[Provided entries Boundary: Start]
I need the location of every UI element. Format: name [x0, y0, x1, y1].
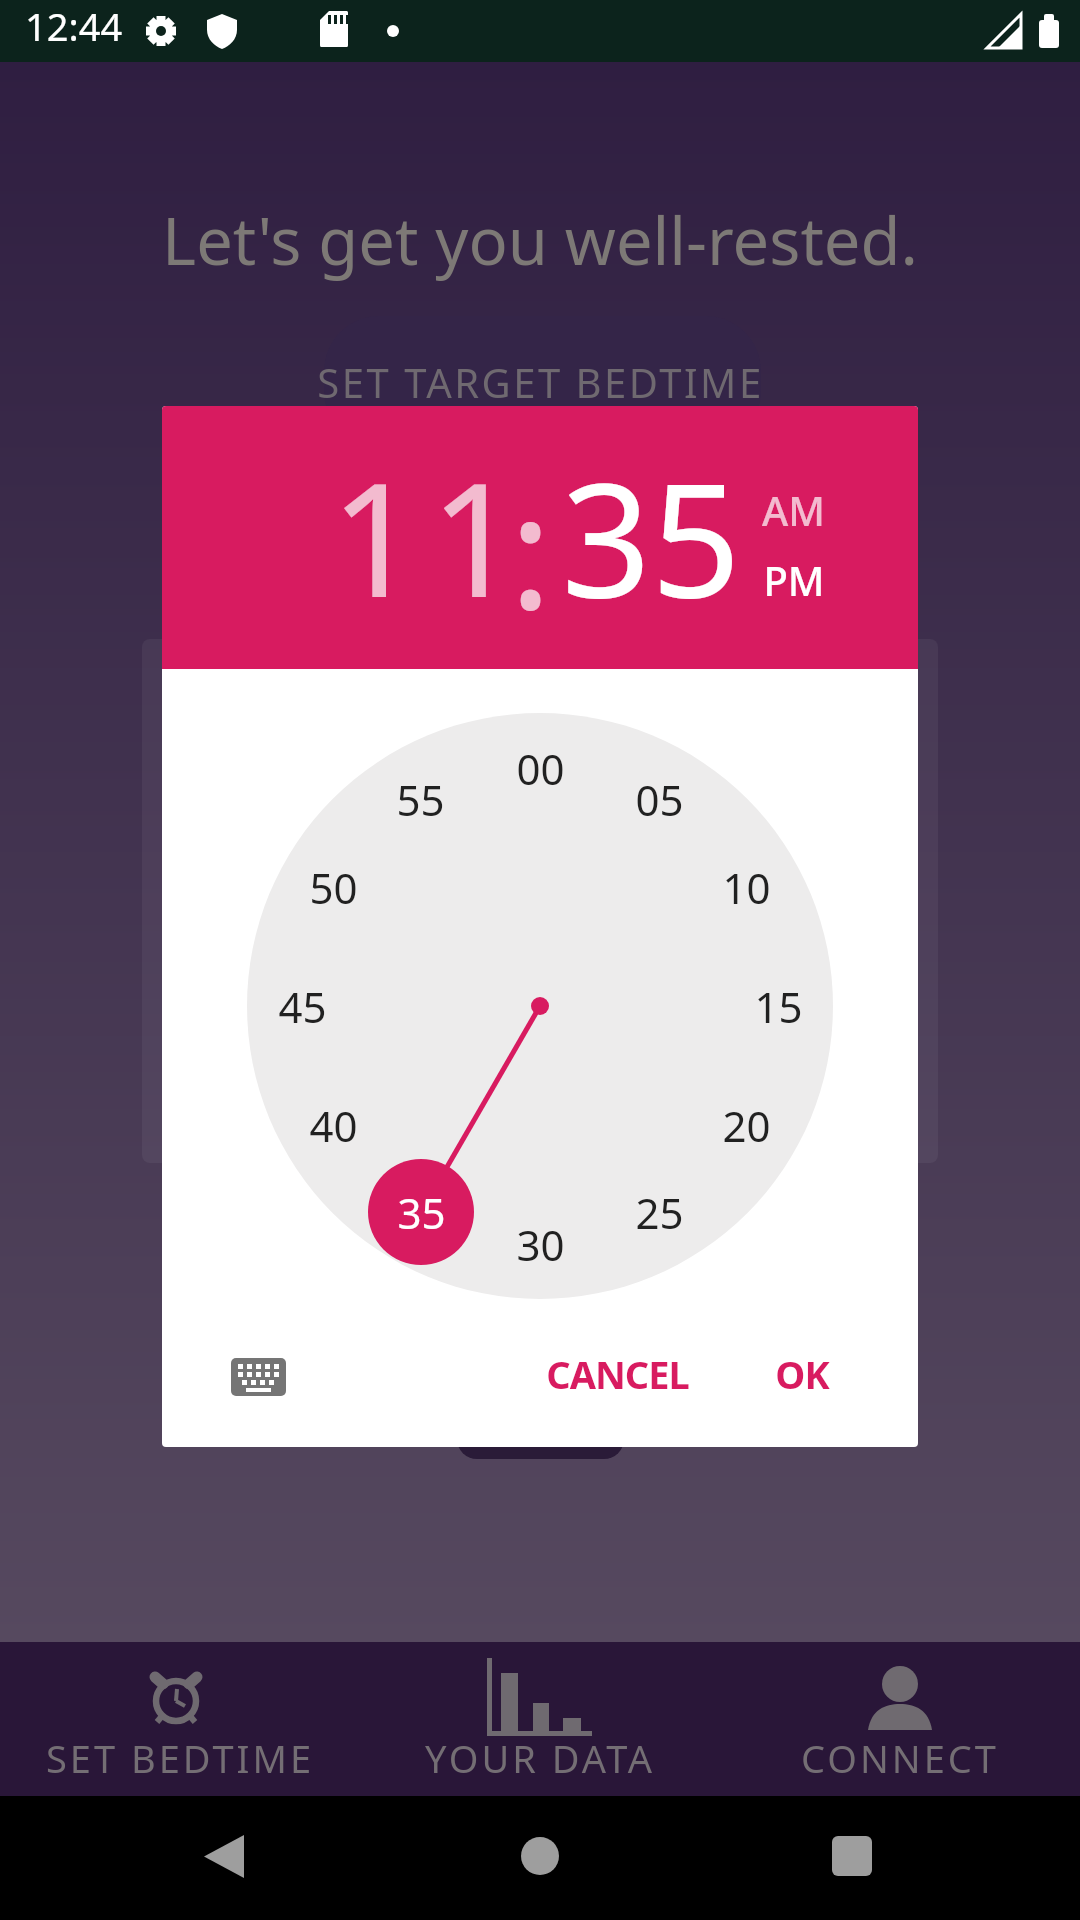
staticText: 25 [635, 1184, 684, 1241]
staticText: YOUR DATA [425, 1732, 656, 1784]
button[interactable]: CANCEL [517, 1348, 717, 1400]
button[interactable]: PM [751, 550, 836, 610]
staticText: SET TARGET BEDTIME [317, 355, 764, 409]
staticText: 40 [309, 1097, 358, 1154]
staticText: 00 [516, 740, 565, 797]
button[interactable]: CONNECT [720, 1642, 1080, 1796]
button[interactable]: OK [742, 1348, 862, 1400]
button[interactable]: YOUR DATA [360, 1642, 720, 1796]
staticText: 05 [635, 771, 684, 828]
staticText: 45 [278, 978, 327, 1035]
staticText: 15 [754, 978, 803, 1035]
staticText: SET BEDTIME [46, 1732, 315, 1784]
staticText: AM [762, 483, 825, 537]
staticText: 55 [396, 771, 445, 828]
staticText: 35 [561, 429, 741, 629]
button[interactable]: AM [751, 480, 836, 540]
staticText: 12:44 [25, 0, 123, 48]
staticText: CONNECT [801, 1732, 999, 1784]
staticText: 35 [397, 1184, 446, 1241]
staticText: 20 [722, 1097, 771, 1154]
button[interactable]: SET BEDTIME [0, 1642, 360, 1796]
staticText: PM [763, 553, 825, 607]
staticText: : [509, 441, 552, 641]
staticText: OK [775, 1348, 829, 1400]
staticText: 10 [722, 859, 771, 916]
staticText: CANCEL [546, 1348, 689, 1400]
staticText: Let's get you well-rested. [162, 196, 918, 285]
staticText: 11 [330, 429, 530, 629]
staticText: 30 [516, 1216, 565, 1273]
button[interactable] [231, 1358, 286, 1396]
button[interactable] [324, 316, 761, 446]
staticText: 50 [309, 859, 358, 916]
[Provided entries Boundary: End]
● **Exercise goal**:
This calls for each record above to be set down exactly, with the images skipped.

● **Answer section**:
I need the location of every UI element. Format: name [x0, y0, x1, y1].
staticText: 25 [635, 1184, 684, 1241]
staticText: YOUR DATA [425, 1732, 656, 1784]
button[interactable]: CANCEL [517, 1348, 717, 1400]
button[interactable]: PM [751, 550, 836, 610]
staticText: SET TARGET BEDTIME [317, 355, 764, 409]
staticText: 40 [309, 1097, 358, 1154]
staticText: 00 [516, 740, 565, 797]
button[interactable]: CONNECT [720, 1642, 1080, 1796]
button[interactable]: OK [742, 1348, 862, 1400]
button[interactable]: YOUR DATA [360, 1642, 720, 1796]
staticText: 05 [635, 771, 684, 828]
staticText: 45 [278, 978, 327, 1035]
staticText: 15 [754, 978, 803, 1035]
staticText: SET BEDTIME [46, 1732, 315, 1784]
staticText: AM [762, 483, 825, 537]
staticText: 55 [396, 771, 445, 828]
staticText: 35 [561, 429, 741, 629]
button[interactable]: AM [751, 480, 836, 540]
staticText: 12:44 [25, 0, 123, 48]
staticText: CONNECT [801, 1732, 999, 1784]
staticText: 35 [397, 1184, 446, 1241]
staticText: 20 [722, 1097, 771, 1154]
button[interactable]: SET BEDTIME [0, 1642, 360, 1796]
staticText: PM [763, 553, 825, 607]
staticText: : [509, 441, 552, 641]
staticText: OK [775, 1348, 829, 1400]
staticText: 10 [722, 859, 771, 916]
staticText: CANCEL [546, 1348, 689, 1400]
staticText: Let's get you well-rested. [162, 196, 918, 285]
staticText: 11 [330, 429, 530, 629]
staticText: 30 [516, 1216, 565, 1273]
button[interactable] [231, 1358, 286, 1396]
button[interactable] [324, 316, 761, 446]
staticText: 50 [309, 859, 358, 916]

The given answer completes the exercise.